We talked about other things but the subject kept coming back to how Rudie had died. We must have talked loud enough to attract attention again.

"Someone killed your friend and he's going to get away with it?" one of the bulls suddenly asked.

"Looks that way. He's not going to pay what he should, at any rate," I said.

"That's freaking rotten," said Miss Diesel. "Justice stinks." Her companion nodded.

Being a lawyer, I couldn't really argue with that one but the tough old dyke's delicacy in saying 'freaking' instead of the full obscenity amused me and endeared her to me. "What are you drinking?" I asked.

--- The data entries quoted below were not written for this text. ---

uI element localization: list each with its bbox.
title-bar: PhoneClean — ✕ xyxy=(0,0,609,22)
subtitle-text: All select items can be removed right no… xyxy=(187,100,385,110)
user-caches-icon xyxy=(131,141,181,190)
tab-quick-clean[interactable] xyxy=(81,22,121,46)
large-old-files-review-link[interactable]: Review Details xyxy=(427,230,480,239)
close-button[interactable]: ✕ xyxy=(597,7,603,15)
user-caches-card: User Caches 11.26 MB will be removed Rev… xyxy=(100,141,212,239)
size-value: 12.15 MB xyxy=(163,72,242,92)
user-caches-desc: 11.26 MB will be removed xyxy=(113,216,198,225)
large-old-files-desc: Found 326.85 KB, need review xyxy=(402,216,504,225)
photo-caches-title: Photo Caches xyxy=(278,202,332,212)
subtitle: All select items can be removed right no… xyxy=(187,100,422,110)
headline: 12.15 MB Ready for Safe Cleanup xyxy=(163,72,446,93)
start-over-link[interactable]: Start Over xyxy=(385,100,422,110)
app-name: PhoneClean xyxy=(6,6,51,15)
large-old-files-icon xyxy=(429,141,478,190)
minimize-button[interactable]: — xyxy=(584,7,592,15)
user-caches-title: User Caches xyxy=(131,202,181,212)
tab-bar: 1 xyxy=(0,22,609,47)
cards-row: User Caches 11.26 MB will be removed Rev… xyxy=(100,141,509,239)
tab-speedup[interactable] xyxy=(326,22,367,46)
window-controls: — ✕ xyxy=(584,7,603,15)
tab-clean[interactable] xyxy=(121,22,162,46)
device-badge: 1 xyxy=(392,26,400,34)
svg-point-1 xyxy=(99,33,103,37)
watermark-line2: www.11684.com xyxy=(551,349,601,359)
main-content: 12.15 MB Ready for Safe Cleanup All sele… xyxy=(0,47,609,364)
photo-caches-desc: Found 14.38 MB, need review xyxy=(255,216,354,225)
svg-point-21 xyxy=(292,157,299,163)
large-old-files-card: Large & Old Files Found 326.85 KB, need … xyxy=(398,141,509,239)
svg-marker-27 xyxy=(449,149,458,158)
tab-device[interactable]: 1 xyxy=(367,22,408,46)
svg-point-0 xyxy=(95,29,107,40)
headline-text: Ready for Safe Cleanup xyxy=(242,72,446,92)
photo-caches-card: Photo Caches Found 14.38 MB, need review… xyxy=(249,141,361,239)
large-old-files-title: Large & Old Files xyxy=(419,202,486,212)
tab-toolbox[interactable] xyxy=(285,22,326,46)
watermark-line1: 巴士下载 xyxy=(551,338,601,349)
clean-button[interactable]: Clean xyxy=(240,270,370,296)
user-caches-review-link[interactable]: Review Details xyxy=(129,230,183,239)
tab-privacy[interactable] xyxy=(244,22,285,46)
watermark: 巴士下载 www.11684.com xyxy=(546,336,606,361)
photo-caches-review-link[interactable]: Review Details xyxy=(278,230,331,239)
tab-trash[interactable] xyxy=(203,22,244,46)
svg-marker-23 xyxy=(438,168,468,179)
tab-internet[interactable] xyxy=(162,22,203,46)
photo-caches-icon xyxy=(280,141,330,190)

"Boilermakers," she said, "but we'll have what youse is drinking." She hit her 's'es like a Midwesterner and the 'youse' clinched it.

"They drink bourbon in Cleveland?" I asked.

"Freaking A," she agreed, "but Stewie here is from Columbus where they waters all they booze." Stewie's amiable grin had a missing tooth.

I ordered four more bourbons and we moved to the table with our new friends. Miss Diesel turned out to be named Viv and Stewie actually was a former stewardess or 'flight attendant.' I kept my mental images to myself and Viv and Stewie refrained from looking down Noelle's blouse.

Midnight approached and a brand new year. Noelle made the toast, "To Rudie, absent but not forgotten." She'd had enough to drink that her focus seemed softened like a romantic camera shot.

Viv hesitated. "This, uh, this Rudie? A guy or a gal?"

"Yes," I said and held out my glass. Stewie clinked hers against mine and Noelle took enough care to do the same.

"Ain't we all, more or less," said Viv. She tapped her shot against ours and we drank to absent friends.